How we treat injury and pain
For the latest information go to my new website at

We provide a brief introduction to how we treat some types of pain: strains, repetition strain injuries, joint disorders, sprains, and bursitis. For specific details of conditions treated read our section on What We Treat; this also includes conditions such as migraines, headaches and trigeminal neuralgia.


When muscles or tendons are stretched due to a severe trauma or from a series of very small repetitive movements, the torn fibres generate an inflammatory response. Acupuncture treatment can relieve pain, speed recovery time and improve the eventual outcome by minimising scar tissue, which can leave the area prone to future strains. A number of options could be used including acupuncture, SCENAR therapy, cupping, liniment or herbs. As the strain resolves massage may be introduced and patients advised to undertake gentle exercises. If a strain becomes chronic electro-stimulation, massage and moxa (heat) will be considered. The best prognosis is for strains to a muscle belly, with tendon strains taking a number of weeks for the treatment to provide relief, due to their reduced blood supply.
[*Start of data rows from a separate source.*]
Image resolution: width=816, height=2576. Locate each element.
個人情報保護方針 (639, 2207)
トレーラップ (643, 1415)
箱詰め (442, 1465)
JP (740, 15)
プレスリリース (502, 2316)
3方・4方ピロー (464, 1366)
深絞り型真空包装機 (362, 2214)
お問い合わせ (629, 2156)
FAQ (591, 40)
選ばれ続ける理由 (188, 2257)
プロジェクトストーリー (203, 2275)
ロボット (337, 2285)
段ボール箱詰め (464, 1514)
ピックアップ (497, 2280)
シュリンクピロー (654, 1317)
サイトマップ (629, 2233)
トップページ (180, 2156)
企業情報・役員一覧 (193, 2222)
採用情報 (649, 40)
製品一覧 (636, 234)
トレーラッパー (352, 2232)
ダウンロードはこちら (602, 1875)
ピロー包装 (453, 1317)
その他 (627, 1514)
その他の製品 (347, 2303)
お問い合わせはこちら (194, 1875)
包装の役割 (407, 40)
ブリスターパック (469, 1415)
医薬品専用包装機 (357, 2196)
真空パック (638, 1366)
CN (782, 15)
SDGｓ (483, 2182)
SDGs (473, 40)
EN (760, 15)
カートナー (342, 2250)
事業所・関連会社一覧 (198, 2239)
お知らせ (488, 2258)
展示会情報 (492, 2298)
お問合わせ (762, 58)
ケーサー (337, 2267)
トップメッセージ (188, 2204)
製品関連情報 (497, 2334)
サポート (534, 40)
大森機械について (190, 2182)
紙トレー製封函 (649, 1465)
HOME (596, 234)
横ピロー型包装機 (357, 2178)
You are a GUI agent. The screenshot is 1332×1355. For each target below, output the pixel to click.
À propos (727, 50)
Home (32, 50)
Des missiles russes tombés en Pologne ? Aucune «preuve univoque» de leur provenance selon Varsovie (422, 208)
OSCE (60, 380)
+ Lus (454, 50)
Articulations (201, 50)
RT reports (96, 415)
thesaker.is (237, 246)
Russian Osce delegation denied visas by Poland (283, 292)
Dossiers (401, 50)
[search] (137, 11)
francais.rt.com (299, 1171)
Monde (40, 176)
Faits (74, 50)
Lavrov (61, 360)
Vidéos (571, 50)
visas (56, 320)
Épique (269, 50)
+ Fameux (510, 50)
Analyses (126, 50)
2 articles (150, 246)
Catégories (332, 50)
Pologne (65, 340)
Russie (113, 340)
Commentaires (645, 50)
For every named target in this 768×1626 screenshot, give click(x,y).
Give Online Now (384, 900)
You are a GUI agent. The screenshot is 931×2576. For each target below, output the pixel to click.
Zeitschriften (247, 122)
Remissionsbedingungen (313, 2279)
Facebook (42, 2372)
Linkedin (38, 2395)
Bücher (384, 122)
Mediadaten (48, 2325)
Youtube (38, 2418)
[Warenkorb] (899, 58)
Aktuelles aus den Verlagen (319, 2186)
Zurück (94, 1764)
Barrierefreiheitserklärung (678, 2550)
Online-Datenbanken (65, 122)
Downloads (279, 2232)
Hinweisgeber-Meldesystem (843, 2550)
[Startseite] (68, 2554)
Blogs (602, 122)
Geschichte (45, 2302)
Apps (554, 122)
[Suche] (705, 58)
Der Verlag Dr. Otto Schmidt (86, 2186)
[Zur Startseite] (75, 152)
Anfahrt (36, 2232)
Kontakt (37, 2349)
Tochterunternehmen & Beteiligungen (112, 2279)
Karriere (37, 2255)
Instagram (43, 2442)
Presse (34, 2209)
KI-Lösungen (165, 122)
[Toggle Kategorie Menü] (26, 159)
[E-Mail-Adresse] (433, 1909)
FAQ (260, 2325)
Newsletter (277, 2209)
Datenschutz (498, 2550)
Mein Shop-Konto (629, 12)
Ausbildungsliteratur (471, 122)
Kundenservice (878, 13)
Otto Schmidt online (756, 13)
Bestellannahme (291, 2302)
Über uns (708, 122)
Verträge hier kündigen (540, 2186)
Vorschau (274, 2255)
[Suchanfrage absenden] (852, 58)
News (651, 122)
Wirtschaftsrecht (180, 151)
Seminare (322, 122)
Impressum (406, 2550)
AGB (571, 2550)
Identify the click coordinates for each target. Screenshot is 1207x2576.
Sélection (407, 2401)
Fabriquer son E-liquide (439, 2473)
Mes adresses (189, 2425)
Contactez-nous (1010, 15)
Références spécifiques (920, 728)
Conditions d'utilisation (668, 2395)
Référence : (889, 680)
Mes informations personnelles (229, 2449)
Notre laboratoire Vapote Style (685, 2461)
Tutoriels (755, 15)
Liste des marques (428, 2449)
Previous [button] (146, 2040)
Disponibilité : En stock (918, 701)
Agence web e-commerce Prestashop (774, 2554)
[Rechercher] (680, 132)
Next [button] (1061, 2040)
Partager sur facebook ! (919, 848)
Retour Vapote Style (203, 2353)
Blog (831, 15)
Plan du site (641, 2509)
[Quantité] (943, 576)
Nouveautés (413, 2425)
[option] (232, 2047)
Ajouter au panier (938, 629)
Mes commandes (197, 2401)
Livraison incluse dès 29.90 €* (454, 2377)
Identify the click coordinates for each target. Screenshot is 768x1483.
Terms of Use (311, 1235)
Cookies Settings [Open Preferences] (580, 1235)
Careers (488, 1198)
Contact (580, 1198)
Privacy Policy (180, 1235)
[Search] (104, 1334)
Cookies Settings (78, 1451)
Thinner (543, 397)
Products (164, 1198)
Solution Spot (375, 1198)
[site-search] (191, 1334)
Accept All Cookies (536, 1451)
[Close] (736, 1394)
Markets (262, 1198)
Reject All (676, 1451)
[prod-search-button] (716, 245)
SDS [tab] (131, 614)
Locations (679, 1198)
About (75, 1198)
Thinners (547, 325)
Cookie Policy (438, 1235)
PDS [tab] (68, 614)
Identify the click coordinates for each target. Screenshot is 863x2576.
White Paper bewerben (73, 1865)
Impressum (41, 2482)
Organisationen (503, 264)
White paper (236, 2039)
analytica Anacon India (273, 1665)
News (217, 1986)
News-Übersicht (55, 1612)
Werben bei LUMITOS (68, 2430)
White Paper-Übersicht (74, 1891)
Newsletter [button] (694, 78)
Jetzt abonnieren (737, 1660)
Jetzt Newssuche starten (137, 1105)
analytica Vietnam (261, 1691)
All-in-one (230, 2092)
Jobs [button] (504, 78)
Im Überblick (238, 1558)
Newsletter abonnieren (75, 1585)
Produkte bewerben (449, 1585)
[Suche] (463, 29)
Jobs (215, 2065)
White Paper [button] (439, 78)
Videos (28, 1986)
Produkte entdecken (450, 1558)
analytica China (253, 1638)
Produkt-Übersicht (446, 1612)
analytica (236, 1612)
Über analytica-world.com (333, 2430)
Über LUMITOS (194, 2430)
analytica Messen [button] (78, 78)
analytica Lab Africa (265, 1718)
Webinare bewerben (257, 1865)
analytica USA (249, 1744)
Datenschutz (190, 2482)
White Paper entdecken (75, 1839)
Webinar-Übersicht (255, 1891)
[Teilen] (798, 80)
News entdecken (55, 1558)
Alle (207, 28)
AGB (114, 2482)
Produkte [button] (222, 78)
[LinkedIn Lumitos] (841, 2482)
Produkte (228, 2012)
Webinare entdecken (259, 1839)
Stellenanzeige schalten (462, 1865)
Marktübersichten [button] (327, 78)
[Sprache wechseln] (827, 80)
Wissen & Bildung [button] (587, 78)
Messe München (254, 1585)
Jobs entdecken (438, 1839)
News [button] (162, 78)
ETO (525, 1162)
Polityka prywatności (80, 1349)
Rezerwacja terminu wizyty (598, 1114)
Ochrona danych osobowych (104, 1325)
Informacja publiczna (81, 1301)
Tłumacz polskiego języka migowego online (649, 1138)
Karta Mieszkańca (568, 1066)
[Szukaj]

Repetition Strain Injuries

These are multiple tiny strains brought about by excessive repetitive movement or prolonged muscular use. Often these injuries are linked to occupation or sporting overuse. Treatment will include acupuncture and massage or SCENAR. Generally rest is essential, especially from the contributing activity and in these cases, full recovery can be achieved.

Joint disorders

Joint disorders can respond well to treatment, particularly benefiting from pain relief, less tissue damage and increased mobility. All treatment options can be used. Treatment is most successful where less joint degeneration has taken place.


When a joint is forced past the limits of movement imposed by its associated ligaments, small or complete tears in the fibres of the ligament occur. Treatment is required if the sprain is severe or substantial stress is to be placed on the joint in the near future for e.g. a return to same activity which produced the sprain. If the sprain becomes chronic, then treatment will be necessary to re-establish a healthy circulation of blood and energy to the area.


Bursitis can be caused by the irritation of overuse or repeated minor trauma. Inflammation in adjacent ligaments and joints can spread to involve bursa. The most common sites are at the shoulder, behind the heel, between hip and leg, and in the foot (bunion). If the inflammation becomes chronic the bursa can become thickened and become calcified. Rest from the predisposing activity is required. Treatment will include acupuncture, massage and a hot liniment if chronic.